ARTICLE On the Dangers of Stochastic Parrots: Can Language Models Be Too Big? On the Dangers of Stochastic Parrots: Can Language Models Be Too Big?
ABSTRACT
The past three years of work in NLP have been characterized by the development and deployment of ever larger language models, especially for English. BERT, its variants, GPT-two and GPT-three, and others, most recently Switch-C, have pushed the boundaries of the possible both through architectural innovations and through sheer size. Using these pretrained models and the methodology of fine-tuning them for specific tasks, researchers have extended the state of the art on a wide array of tasks as measured by leaderboards on specific benchmarks for English. In this paper, we take a step back and ask: How big is too big? What are the possible risks associated with this technology and what paths are available for mitigating those risks? We provide recommendations including weighing the environmental and financial costs first, investing resources into curating and carefully documenting datasets rather than ingesting everything on the web, carrying out pre-development exercises evaluating how the planned approach fits into research and development goals and supports stakeholder values, and encouraging research directions beyond ever larger language models.
CCS CONCEPTS
CCS CONCEPTS
One INTRODUCTION
One of the biggest trends in natural language processing has been the increasing size of language models as measured by the number of parameters and size of training data. Since twenty eighteen alone, we have seen the emergence of BERT and its variants, GPT-two, T-NLG, GPT-three, and most recently Switch-C, with institutions seemingly competing to produce ever larger language models. While investigating properties of language models and how they change with size holds scientific interest, and large language models have shown improvements on various tasks, we ask whether enough thought has been put into the potential risks associated with developing them and strategies to mitigate these risks.

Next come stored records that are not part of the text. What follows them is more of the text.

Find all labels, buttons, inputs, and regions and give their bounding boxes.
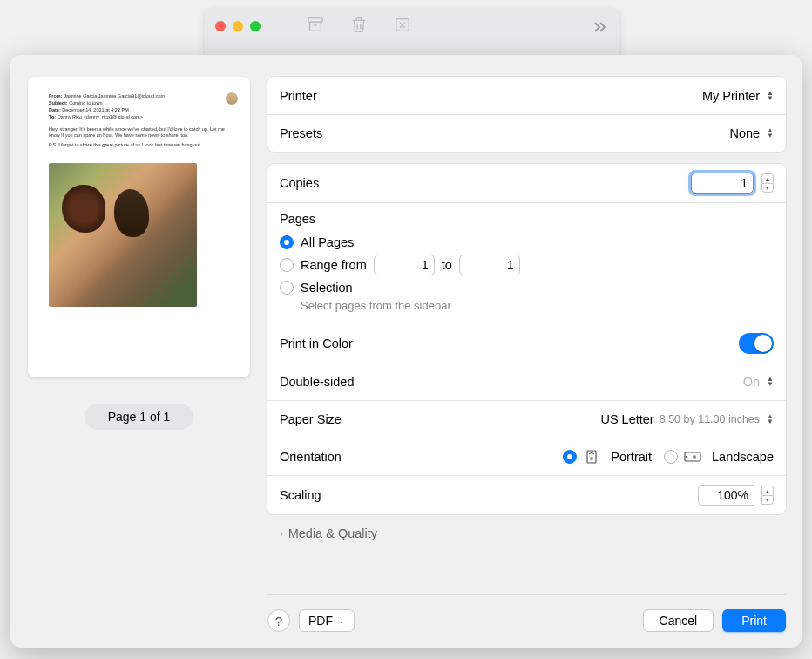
presets-value: None <box>729 126 760 140</box>
chevron-updown-icon: ▲▼ <box>767 91 774 101</box>
chevron-down-icon: ⌄ <box>338 616 345 625</box>
window-titlebar <box>205 9 619 44</box>
printer-section: Printer My Printer ▲▼ Presets None ▲▼ <box>267 77 786 152</box>
pages-block: Pages All Pages Range from to Selection … <box>267 202 786 324</box>
orientation-row: Orientation Portrait Landscape <box>267 438 786 475</box>
scaling-stepper[interactable]: ▲▼ <box>761 486 774 505</box>
cancel-button[interactable]: Cancel <box>643 609 714 632</box>
settings-pane: Printer My Printer ▲▼ Presets None ▲▼ Co… <box>267 55 802 648</box>
radio-icon <box>280 258 294 272</box>
double-sided-row[interactable]: Double-sided On ▲▼ <box>267 363 786 400</box>
archive-icon <box>306 15 325 37</box>
close-window-button[interactable] <box>215 21 226 31</box>
trash-icon <box>349 15 369 37</box>
svg-point-7 <box>590 457 593 460</box>
print-color-label: Print in Color <box>280 336 353 350</box>
paper-size-dims: 8.50 by 11.00 inches <box>660 413 760 425</box>
radio-icon <box>280 235 294 249</box>
page-indicator[interactable]: Page 1 of 1 <box>85 404 193 430</box>
pages-selection-option[interactable]: Selection <box>280 278 774 297</box>
junk-icon <box>393 15 412 37</box>
print-button[interactable]: Print <box>722 609 786 632</box>
copies-stepper[interactable]: ▲▼ <box>761 173 774 193</box>
scaling-label: Scaling <box>280 488 321 502</box>
radio-icon <box>664 450 678 464</box>
printer-row[interactable]: Printer My Printer ▲▼ <box>267 77 786 114</box>
zoom-window-button[interactable] <box>250 21 261 31</box>
paper-size-value: US Letter <box>600 412 653 426</box>
preview-content: From: Jasmine Garcia Jasmine.Garcia91@ic… <box>38 85 240 156</box>
page-preview[interactable]: From: Jasmine Garcia Jasmine.Garcia91@ic… <box>28 77 250 377</box>
avatar-icon <box>226 92 238 105</box>
minimize-window-button[interactable] <box>233 21 243 31</box>
double-sided-value: On <box>743 375 760 389</box>
scaling-input[interactable] <box>698 485 754 506</box>
radio-icon <box>563 450 577 464</box>
svg-point-9 <box>693 455 696 459</box>
paper-size-row[interactable]: Paper Size US Letter 8.50 by 11.00 inche… <box>267 400 786 438</box>
print-dialog: From: Jasmine Garcia Jasmine.Garcia91@ic… <box>10 55 802 648</box>
help-button[interactable]: ? <box>267 609 290 632</box>
presets-row[interactable]: Presets None ▲▼ <box>267 114 786 152</box>
range-to-input[interactable] <box>459 255 520 275</box>
preview-pane: From: Jasmine Garcia Jasmine.Garcia91@ic… <box>10 55 267 648</box>
selection-hint: Select pages from the sidebar <box>301 299 774 312</box>
presets-label: Presets <box>280 126 322 140</box>
pages-all-option[interactable]: All Pages <box>280 233 774 252</box>
pages-range-option[interactable]: Range from to <box>280 252 774 278</box>
svg-rect-1 <box>310 22 321 31</box>
pages-label: Pages <box>280 212 774 226</box>
paper-size-label: Paper Size <box>280 412 342 426</box>
chevron-right-icon: › <box>280 528 283 539</box>
copies-label: Copies <box>280 176 319 190</box>
orientation-landscape[interactable]: Landscape <box>664 447 774 466</box>
printer-value: My Printer <box>702 89 760 103</box>
traffic-lights <box>215 21 261 31</box>
scaling-row: Scaling ▲▼ <box>267 475 786 514</box>
landscape-icon <box>683 450 702 464</box>
chevron-updown-icon: ▲▼ <box>767 377 774 387</box>
portrait-icon <box>582 450 601 464</box>
radio-icon <box>280 281 294 295</box>
preview-photo <box>49 163 197 307</box>
printer-label: Printer <box>280 89 317 103</box>
overflow-icon[interactable] <box>593 21 607 37</box>
pdf-button[interactable]: PDF ⌄ <box>299 609 355 632</box>
orientation-portrait[interactable]: Portrait <box>563 447 652 466</box>
double-sided-label: Double-sided <box>280 375 354 389</box>
print-color-row: Print in Color <box>267 324 786 363</box>
chevron-updown-icon: ▲▼ <box>767 414 774 425</box>
background-toolbar <box>306 15 412 37</box>
print-color-toggle[interactable] <box>739 333 774 354</box>
media-quality-disclosure[interactable]: › Media & Quality <box>267 514 786 553</box>
options-section: Copies ▲▼ Pages All Pages Range from to <box>267 164 786 514</box>
copies-row: Copies ▲▼ <box>267 164 786 202</box>
copies-input[interactable] <box>691 173 754 194</box>
orientation-label: Orientation <box>280 450 342 464</box>
chevron-updown-icon: ▲▼ <box>767 128 774 139</box>
dialog-footer: ? PDF ⌄ Cancel Print <box>267 594 786 648</box>
range-from-input[interactable] <box>374 255 435 275</box>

We first consider environmental risks. Echoing a line of recent work outlining the environmental and financial costs of deep learning systems, we encourage the research community to prioritize these impacts. One way this can be done is by reporting costs and evaluating works based on the amount of resources they consume. As we outline in section three, increasing the environmental and financial costs of these models doubly punishes marginalized communities that are least likely to benefit from the progress achieved by large language models and most likely to be harmed by negative environmental consequences of its resource consumption. At the scale we are discussing, the first consideration should be the environmental cost.
Just as environmental impact scales with model size, so does the difficulty of understanding what is in the training data. In section four, we discuss how large datasets based on texts from the Internet overrepresent hegemonic viewpoints and encode biases potentially damaging to marginalized populations. In collecting ever larger datasets we risk incurring documentation debt. We recommend mitigating these risks by budgeting for curation and documentation at the start of a project and only creating datasets as large as can be sufficiently documented.
As argued by Bender and Koller, it is important to understand the limitations of language models and put their success in context. This not only helps reduce hype which can mislead the public and researchers themselves regarding the capabilities of these language models, but might encourage new research directions that do not necessarily depend on having larger language models. As we discuss in section five, language models are not performing natural language understanding, and only have success in tasks that can be approached by manipulating linguistic form. Focusing on state-of-the-art results on leaderboards without encouraging deeper understanding of the mechanism by which they are achieved can cause misleading results as shown in and direct resources away from efforts that would facilitate long-term progress towards natural language understanding, without using unfathomable training data.
Furthermore, the tendency of human interlocutors to impute meaning where there is none can mislead both NLP researchers and the general public into taking synthetic text as meaningful. Combined with the ability of language models to pick up on both subtle biases and overtly abusive language patterns in training data, this leads to risks of harms, including encountering derogatory language and experiencing discrimination at the hands of others who reproduce racist, sexist, ableist, extremist or other harmful ideologies reinforced through interactions with synthetic language. We explore these potential harms in section six and potential paths forward in section seven.
We hope that a critical overview of the risks of relying on ever-increasing size of language models as the primary driver of increased performance of language technology can facilitate a reallocation of efforts towards approaches that avoid some of these risks while still reaping the benefits of improvements to language technology.